- INSTRUCTIONS FOR THE TASK: Filter the listing below down to the lines holding the word "Bubble", and copy those lines.

Start of Block

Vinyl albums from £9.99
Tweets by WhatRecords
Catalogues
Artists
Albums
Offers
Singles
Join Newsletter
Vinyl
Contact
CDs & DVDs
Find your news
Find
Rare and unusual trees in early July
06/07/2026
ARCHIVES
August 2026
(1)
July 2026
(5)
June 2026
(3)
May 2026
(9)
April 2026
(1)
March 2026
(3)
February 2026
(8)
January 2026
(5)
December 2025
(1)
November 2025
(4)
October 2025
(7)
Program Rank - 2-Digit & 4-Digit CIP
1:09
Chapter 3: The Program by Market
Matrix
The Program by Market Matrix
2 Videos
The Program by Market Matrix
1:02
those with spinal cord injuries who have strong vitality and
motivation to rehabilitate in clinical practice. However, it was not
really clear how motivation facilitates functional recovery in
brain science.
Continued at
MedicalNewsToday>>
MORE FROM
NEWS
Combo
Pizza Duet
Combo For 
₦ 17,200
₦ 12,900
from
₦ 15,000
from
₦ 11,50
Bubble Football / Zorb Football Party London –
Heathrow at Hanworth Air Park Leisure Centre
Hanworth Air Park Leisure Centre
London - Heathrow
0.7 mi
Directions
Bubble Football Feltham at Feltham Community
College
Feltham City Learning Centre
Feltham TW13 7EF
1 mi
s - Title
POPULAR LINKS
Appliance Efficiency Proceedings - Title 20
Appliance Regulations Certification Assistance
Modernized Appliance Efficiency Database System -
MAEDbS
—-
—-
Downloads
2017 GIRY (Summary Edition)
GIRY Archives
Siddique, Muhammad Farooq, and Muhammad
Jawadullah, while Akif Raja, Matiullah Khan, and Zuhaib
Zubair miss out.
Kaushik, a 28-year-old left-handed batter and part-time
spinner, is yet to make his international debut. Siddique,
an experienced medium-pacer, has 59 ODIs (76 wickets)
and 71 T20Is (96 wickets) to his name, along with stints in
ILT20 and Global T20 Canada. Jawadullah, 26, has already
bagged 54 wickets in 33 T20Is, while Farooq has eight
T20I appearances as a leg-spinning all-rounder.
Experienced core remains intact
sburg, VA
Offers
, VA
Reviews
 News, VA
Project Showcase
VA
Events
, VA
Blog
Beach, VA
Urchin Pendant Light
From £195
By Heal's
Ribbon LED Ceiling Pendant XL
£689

End of Block

- SOLVED PROBLEM:
Bubble Football / Zorb Football Party London –
Bubble Football Feltham at Feltham Community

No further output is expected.